Unfortunately, the region's top political leaders have tended to delegate the issues to lower-ranking politicians or officials on Metro's board of directors and to the general manager. That's politically convenient, because the senior officials are insulated from criticism when things go wrong. However, the system suffers, because the board doesn't have enough influence to raise money or engineer structural change.

"The dysfunction here is that the public tends to blame the Metro board [for problems], but the Metro board doesn't have control of its own budget. It's the jurisdictions," said Ben Ross, a Montgomery County transit activist and chairman of Transit First, a regionwide coalition of groups battling Metro service cuts.

The board structure, especially the jurisdictional veto, "makes it impossible for Metro management to stand up for the region's needs," Ross said.

Metro's travails are one of the most vivid examples of the price the region pays for its shortage of cooperation across borders. That happens partly because the Virginia and Maryland governors have typically come from outside the Washington suburbs. Maryland's Martin O'Malley (D) and Virginia's Robert F. McDonnell (R) both lived in the area when they were young, but O'Malley built his political career in Baltimore; McDonnell, in Virginia Beach.

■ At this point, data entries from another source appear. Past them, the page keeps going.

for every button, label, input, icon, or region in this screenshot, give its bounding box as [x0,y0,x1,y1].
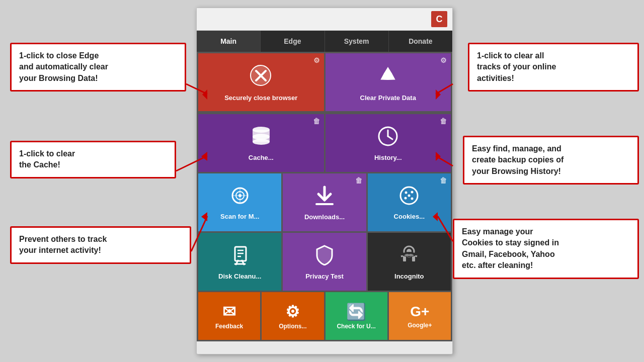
update-icon: 🔄 [346,304,366,320]
database-icon [251,126,271,150]
svg-rect-34 [412,256,415,261]
trash-icon: 🗑 [313,117,320,125]
tile-downloads[interactable]: 🗑 Downloads... [283,173,366,231]
settings-icon: ⚙ [440,56,447,64]
trash-icon: 🗑 [440,117,447,125]
annotation-bot-left: Prevent others to trackyour internet act… [10,226,191,264]
settings-icon: ⚙ [313,56,320,64]
tile-row-1: ⚙ Securely close browser ⚙ Clear Private… [197,52,452,113]
svg-point-15 [238,194,242,197]
app-window: C Main Edge System Donate ⚙ Securely clo… [196,8,453,354]
tile-google-plus[interactable]: G+ Google+ [389,292,451,340]
tab-main[interactable]: Main [197,31,261,52]
close-button[interactable]: C [431,11,447,27]
tile-check-update[interactable]: 🔄 Check for U... [326,292,387,340]
tile-label: Cache... [249,154,274,161]
cookie-icon [399,186,419,209]
tile-incognito[interactable]: Incognito [368,233,451,291]
close-icon [250,64,272,90]
svg-point-22 [411,198,414,200]
annotation-top-right: 1-click to clear alltracks of your onlin… [468,43,639,92]
tile-label: Check for U... [337,323,375,330]
tile-label: Downloads... [304,213,345,221]
nav-tabs: Main Edge System Donate [197,31,452,52]
tile-label: Scan for M... [220,213,259,220]
tile-feedback[interactable]: ✉ Feedback [198,292,260,340]
annotation-mid-right: Easy find, manage, andcreate backup copi… [463,136,639,185]
tile-label: Securely close browser [224,94,297,102]
svg-point-21 [405,197,407,200]
svg-point-23 [408,195,411,197]
annotation-bot-right: Easy manage yourCookies to stay signed i… [453,219,639,279]
annotation-top-left: 1-click to close Edgeand automatically c… [10,43,186,92]
tile-row-4: Disk Cleanu... Privacy Test [197,233,452,292]
tile-row-2: 🗑 Cache... 🗑 Histo [197,113,452,173]
tile-row-3: Scan for M... 🗑 Downloads... 🗑 [197,173,452,233]
title-bar: C [197,8,452,31]
tab-system[interactable]: System [325,31,389,52]
tile-label: Disk Cleanu... [218,273,261,280]
tile-cache[interactable]: 🗑 Cache... [198,114,324,172]
tile-disk-cleanup[interactable]: Disk Cleanu... [198,233,281,291]
gplus-icon: G+ [410,305,429,319]
download-icon [314,185,335,209]
recycle-icon [377,64,399,90]
tile-row-5: ✉ Feedback ⚙ Options... 🔄 Check for U...… [197,292,452,341]
tile-label: Options... [279,323,306,330]
trash-icon: 🗑 [440,176,447,185]
tile-label: Clear Private Data [360,94,416,102]
tile-options[interactable]: ⚙ Options... [262,292,324,340]
tile-label: Google+ [408,322,432,329]
tile-privacy-test[interactable]: Privacy Test [283,233,366,291]
tile-securely-close[interactable]: ⚙ Securely close browser [198,53,324,111]
svg-point-19 [405,192,408,194]
tile-scan[interactable]: Scan for M... [198,173,281,231]
tile-label: Feedback [215,323,243,330]
svg-rect-33 [403,256,406,261]
tab-donate[interactable]: Donate [389,31,452,52]
tile-label: Incognito [394,273,424,280]
cleanup-icon [230,244,250,268]
tile-label: Privacy Test [305,273,344,280]
annotation-mid-left: 1-click to clearthe Cache! [10,141,176,178]
envelope-icon: ✉ [222,304,236,320]
tile-history[interactable]: 🗑 History... [326,114,451,172]
scan-icon [230,186,250,209]
tile-clear-private-data[interactable]: ⚙ Clear Private Data [326,53,451,111]
svg-point-7 [253,139,270,145]
svg-line-10 [388,136,392,139]
clock-icon [377,126,398,150]
svg-point-20 [411,191,414,194]
gear-icon: ⚙ [285,304,300,320]
shield-icon [314,244,335,268]
trash-icon: 🗑 [355,176,362,185]
tile-label: Cookies... [394,213,425,220]
tile-cookies[interactable]: 🗑 Cookies... [368,173,451,231]
tile-label: History... [374,154,402,161]
incognito-icon [399,244,419,268]
tab-edge[interactable]: Edge [261,31,325,52]
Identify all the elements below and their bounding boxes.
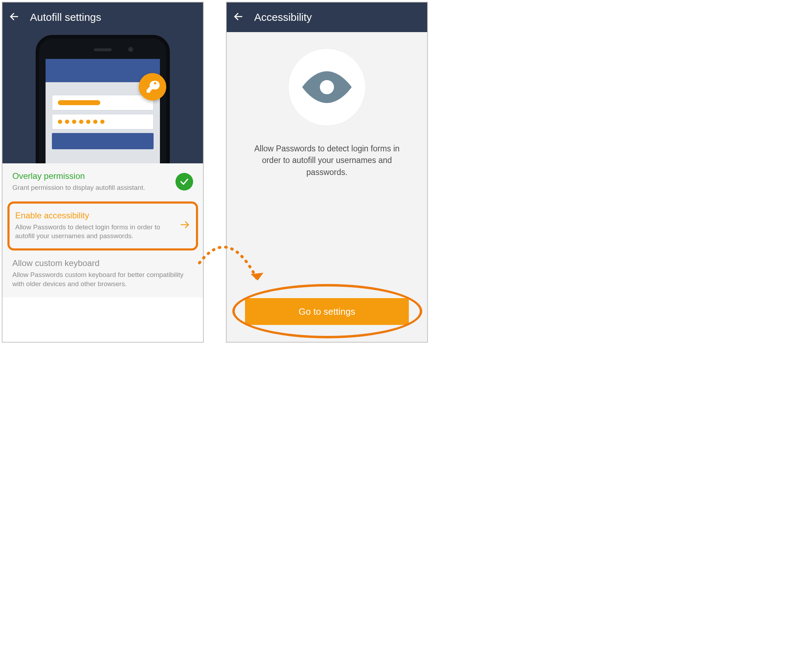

The two state governments "seem to largely disregard this region, because it's at the edge of the states, and the power bases of the states are not here," said David Alpert, founder and editor of the urban planning and transportation blog Greater Greater Washington.

To their credit, the area's congressional delegations helped push through the new, $150 million-a-year program of federal funding for Metro, which will be matched by local jurisdictions. But that was long overdue, as Metro had been the only major transit system in the nation without a steady stream of money.

More importantly, that's only a start. The system needs an additional $8.5 billion over the next decade for investments in new rail cars, equipment and other capital spending. The local political leadership could cover about $5 billion of that by pledging to continue the Metro Matters spending program, which expires this year -- but it hasn't done so.

Even then, the system would be short $3.5 billion, plus it hasn't figured out how to cover its operating deficit, projected to widen to more than $170 million in the fiscal year that begins July 1.

Coming up with that much money is "a tall order in a recession," said Craig Simpson, political and legislative representative for Amalgamated Transit Local 689. "But if we don't, then you will see the consequences: falling behind further in capital projects, and a downward spiral in operations."

One local transit group, the Coalition for Smarter Growth, has called for a regional summit to address Metro's problems. With or without a high-profile meeting, the region's leadership needs to play a bigger role.